+++ THE INPUT +++
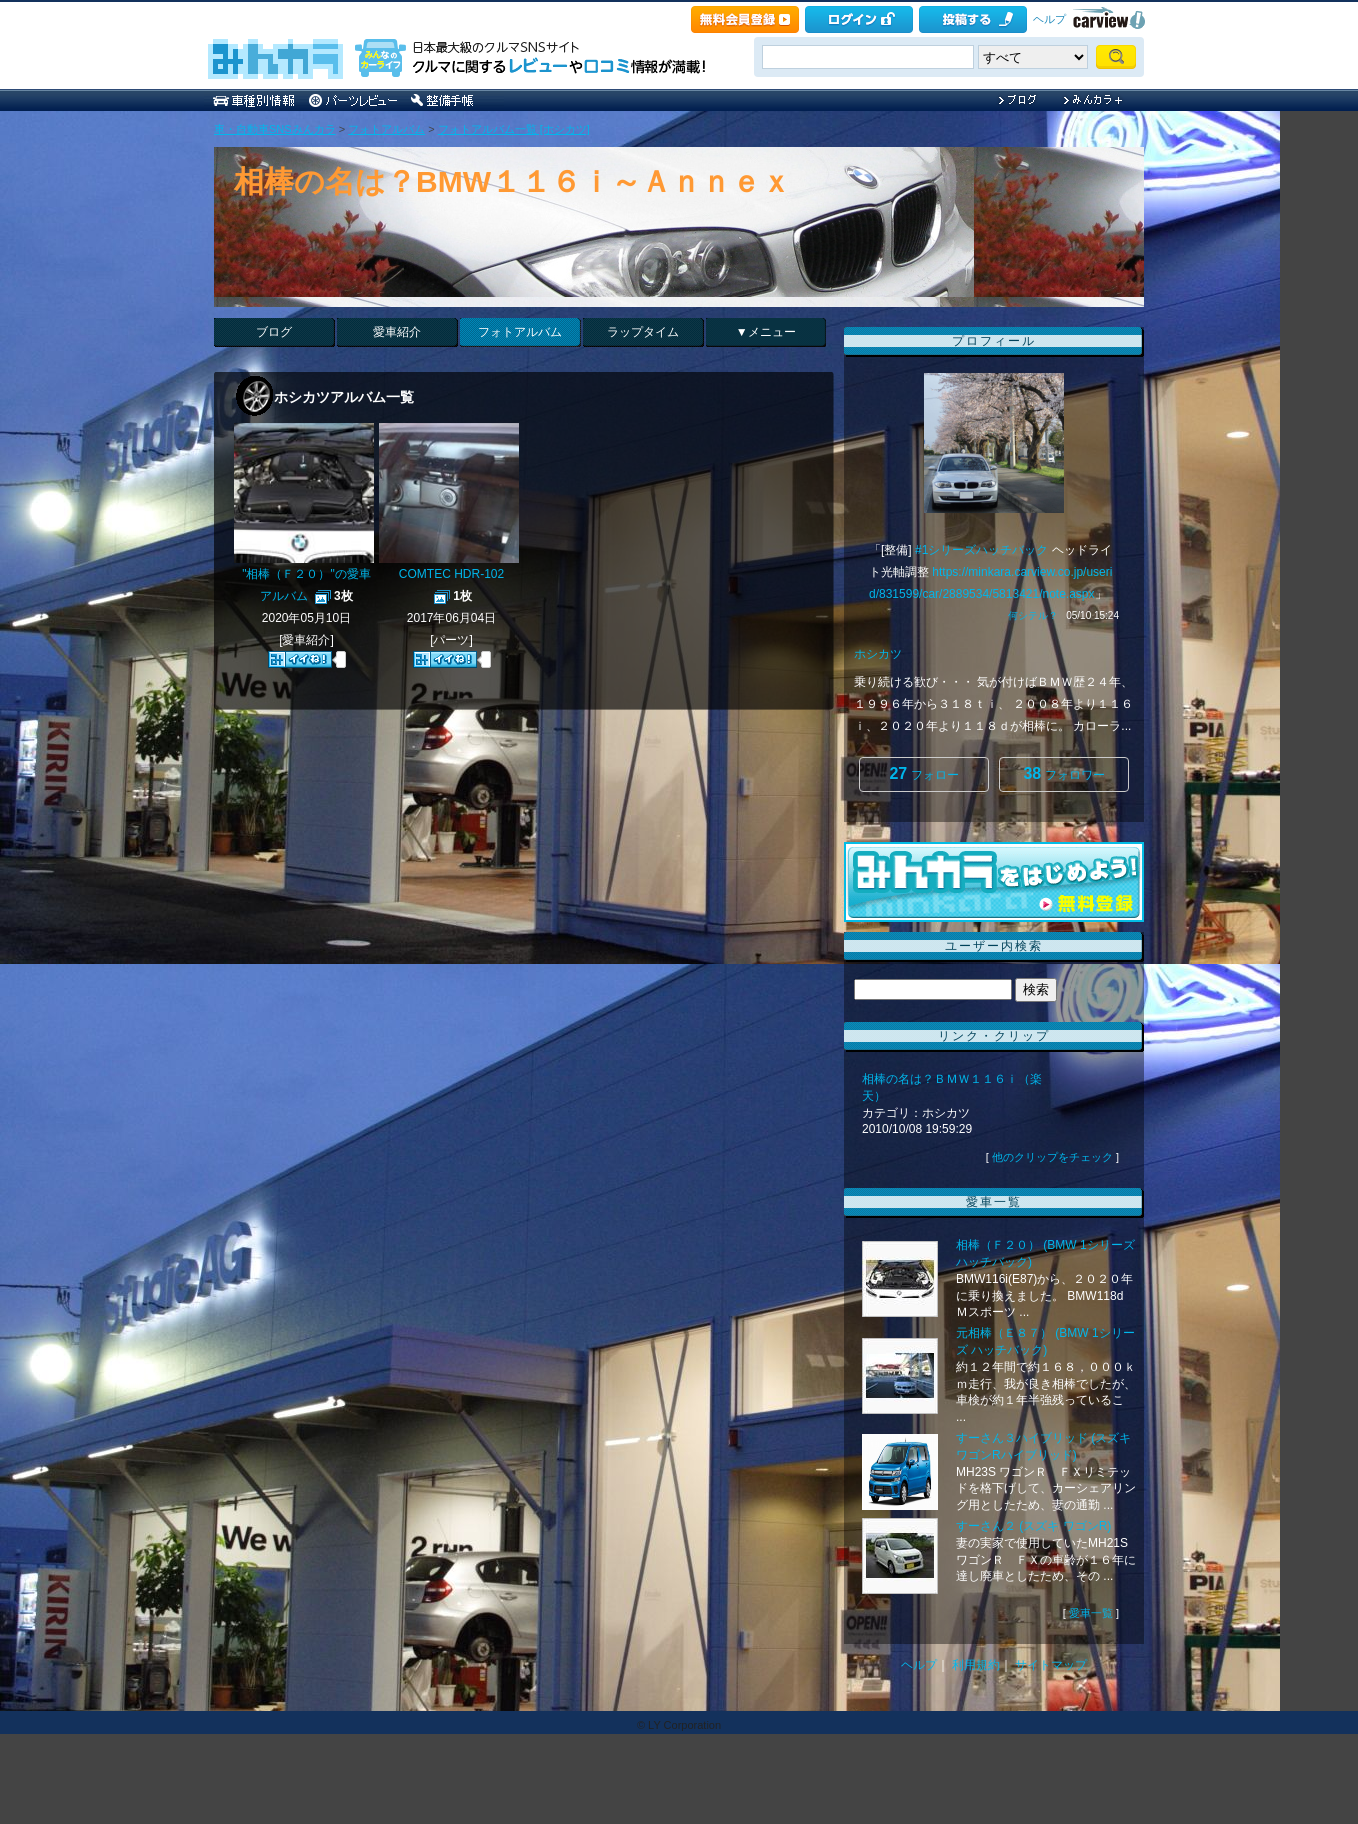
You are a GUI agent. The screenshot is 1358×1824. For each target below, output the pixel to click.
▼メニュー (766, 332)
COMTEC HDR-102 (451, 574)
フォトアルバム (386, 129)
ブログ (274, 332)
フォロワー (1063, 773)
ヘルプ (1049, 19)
+++
+++ THE INPUT +++
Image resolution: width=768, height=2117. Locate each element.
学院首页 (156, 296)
+++
- _ABOUT THIS TASK_:
Of the lines above, extract only those from the line with "You are a GUI" to the line with "ヘルプ (1049, 19)", both included, exactly as written.

- _TASK RESULT_:
You are a GUI agent. The screenshot is 1358×1824. For each target below, output the pixel to click.
▼メニュー (766, 332)
COMTEC HDR-102 (451, 574)
フォトアルバム (386, 129)
ブログ (274, 332)
フォロワー (1063, 773)
ヘルプ (1049, 19)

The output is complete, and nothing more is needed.